┌─ DATA EXTRACTS

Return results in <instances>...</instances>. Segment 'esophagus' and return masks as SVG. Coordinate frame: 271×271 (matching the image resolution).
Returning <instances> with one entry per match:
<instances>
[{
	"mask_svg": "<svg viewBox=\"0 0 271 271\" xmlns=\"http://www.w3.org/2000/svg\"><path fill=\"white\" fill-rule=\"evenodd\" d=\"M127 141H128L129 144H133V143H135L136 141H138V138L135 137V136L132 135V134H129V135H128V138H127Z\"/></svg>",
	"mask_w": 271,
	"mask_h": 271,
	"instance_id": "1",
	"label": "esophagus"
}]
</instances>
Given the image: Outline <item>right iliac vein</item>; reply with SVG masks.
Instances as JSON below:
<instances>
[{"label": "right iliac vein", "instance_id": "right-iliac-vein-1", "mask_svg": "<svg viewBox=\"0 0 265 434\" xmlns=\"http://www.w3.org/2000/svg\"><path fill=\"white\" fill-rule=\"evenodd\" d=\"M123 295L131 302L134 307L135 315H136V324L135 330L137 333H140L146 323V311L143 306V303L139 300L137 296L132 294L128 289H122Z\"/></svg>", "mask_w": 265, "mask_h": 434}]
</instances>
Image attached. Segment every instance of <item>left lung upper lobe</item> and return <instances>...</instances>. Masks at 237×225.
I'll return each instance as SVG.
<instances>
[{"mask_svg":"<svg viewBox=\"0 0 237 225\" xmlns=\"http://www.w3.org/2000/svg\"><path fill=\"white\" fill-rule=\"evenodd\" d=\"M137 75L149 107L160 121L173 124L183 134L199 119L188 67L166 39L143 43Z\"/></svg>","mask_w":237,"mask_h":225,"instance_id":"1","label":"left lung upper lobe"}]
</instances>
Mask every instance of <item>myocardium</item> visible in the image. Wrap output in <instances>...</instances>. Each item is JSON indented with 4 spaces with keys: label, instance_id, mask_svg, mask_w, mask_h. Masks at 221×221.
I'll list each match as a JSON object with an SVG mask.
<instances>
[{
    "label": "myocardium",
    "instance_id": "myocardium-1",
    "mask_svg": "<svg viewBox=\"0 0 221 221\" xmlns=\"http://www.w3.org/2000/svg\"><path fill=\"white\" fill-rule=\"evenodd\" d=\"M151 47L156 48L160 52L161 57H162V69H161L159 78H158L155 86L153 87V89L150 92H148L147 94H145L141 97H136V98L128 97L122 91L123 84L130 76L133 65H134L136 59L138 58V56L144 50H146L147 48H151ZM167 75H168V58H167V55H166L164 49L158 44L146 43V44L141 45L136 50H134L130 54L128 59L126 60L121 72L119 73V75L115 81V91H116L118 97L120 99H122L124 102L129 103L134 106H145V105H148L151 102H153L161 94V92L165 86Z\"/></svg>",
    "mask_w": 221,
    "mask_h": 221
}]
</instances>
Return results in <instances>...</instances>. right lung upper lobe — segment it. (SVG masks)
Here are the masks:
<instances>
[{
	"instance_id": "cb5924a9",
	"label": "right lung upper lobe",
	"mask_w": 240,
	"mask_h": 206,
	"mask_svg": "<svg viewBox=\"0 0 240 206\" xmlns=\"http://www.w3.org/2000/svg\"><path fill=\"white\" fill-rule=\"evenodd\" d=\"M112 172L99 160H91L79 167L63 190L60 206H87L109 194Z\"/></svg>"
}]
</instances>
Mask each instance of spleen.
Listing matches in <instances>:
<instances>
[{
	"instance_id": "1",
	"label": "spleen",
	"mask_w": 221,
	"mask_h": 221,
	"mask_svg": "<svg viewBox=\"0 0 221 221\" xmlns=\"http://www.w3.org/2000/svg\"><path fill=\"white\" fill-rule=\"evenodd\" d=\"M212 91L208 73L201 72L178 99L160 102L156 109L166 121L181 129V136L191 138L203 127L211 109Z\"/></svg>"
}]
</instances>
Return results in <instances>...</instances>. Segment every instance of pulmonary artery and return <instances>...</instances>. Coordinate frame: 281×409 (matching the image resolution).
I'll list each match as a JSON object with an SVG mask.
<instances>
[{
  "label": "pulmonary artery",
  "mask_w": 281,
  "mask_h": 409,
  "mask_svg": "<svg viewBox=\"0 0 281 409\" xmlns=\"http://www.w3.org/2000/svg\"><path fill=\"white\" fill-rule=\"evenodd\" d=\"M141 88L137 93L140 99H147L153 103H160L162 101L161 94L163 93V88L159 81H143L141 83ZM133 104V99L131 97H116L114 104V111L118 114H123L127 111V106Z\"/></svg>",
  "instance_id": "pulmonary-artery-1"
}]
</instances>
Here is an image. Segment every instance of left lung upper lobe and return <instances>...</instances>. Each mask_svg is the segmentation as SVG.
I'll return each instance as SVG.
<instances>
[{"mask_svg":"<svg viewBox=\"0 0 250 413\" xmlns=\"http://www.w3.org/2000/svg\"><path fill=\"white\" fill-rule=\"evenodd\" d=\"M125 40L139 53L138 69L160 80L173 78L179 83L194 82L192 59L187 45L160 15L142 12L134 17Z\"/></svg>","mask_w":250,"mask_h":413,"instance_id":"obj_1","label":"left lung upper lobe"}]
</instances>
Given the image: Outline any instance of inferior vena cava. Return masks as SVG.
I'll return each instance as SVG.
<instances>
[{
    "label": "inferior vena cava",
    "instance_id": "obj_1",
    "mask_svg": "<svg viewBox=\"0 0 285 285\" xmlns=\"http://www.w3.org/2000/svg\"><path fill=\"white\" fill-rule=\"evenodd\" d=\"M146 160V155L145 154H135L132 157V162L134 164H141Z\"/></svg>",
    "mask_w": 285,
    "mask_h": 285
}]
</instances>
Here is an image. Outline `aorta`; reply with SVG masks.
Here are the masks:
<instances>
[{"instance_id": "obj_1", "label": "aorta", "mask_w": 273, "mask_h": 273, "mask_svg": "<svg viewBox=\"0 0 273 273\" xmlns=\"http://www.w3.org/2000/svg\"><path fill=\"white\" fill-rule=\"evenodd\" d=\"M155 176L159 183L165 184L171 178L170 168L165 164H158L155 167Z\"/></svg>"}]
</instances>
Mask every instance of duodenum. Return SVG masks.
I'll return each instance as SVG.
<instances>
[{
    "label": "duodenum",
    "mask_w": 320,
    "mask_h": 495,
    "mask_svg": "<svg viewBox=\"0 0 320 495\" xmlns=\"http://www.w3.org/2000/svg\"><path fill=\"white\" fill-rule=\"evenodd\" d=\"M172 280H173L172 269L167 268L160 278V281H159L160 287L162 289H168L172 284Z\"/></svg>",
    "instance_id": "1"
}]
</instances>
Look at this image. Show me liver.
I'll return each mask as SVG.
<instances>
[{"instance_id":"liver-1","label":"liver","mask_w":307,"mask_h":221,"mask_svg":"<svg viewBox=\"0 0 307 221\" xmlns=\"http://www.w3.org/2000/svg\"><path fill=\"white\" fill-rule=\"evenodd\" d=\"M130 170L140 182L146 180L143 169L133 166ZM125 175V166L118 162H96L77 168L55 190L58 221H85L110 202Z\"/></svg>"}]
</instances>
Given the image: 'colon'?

└─

• **PROBLEM DETAILS**
Set down exactly, and only, the lines from the one containing "Mask every instance of duodenum." through the final line of the entries above.

• **WRITTEN RESPONSE**
Mask every instance of duodenum. Return SVG masks.
I'll return each instance as SVG.
<instances>
[{
    "label": "duodenum",
    "mask_w": 320,
    "mask_h": 495,
    "mask_svg": "<svg viewBox=\"0 0 320 495\" xmlns=\"http://www.w3.org/2000/svg\"><path fill=\"white\" fill-rule=\"evenodd\" d=\"M172 280H173L172 269L167 268L160 278V281H159L160 287L162 289H168L172 284Z\"/></svg>",
    "instance_id": "1"
}]
</instances>
Look at this image. Show me liver.
I'll return each mask as SVG.
<instances>
[{"instance_id":"liver-1","label":"liver","mask_w":307,"mask_h":221,"mask_svg":"<svg viewBox=\"0 0 307 221\" xmlns=\"http://www.w3.org/2000/svg\"><path fill=\"white\" fill-rule=\"evenodd\" d=\"M130 170L140 182L146 180L143 169L133 166ZM125 175V166L118 162H96L77 168L55 190L58 221H85L110 202Z\"/></svg>"}]
</instances>
Given the image: 'colon'?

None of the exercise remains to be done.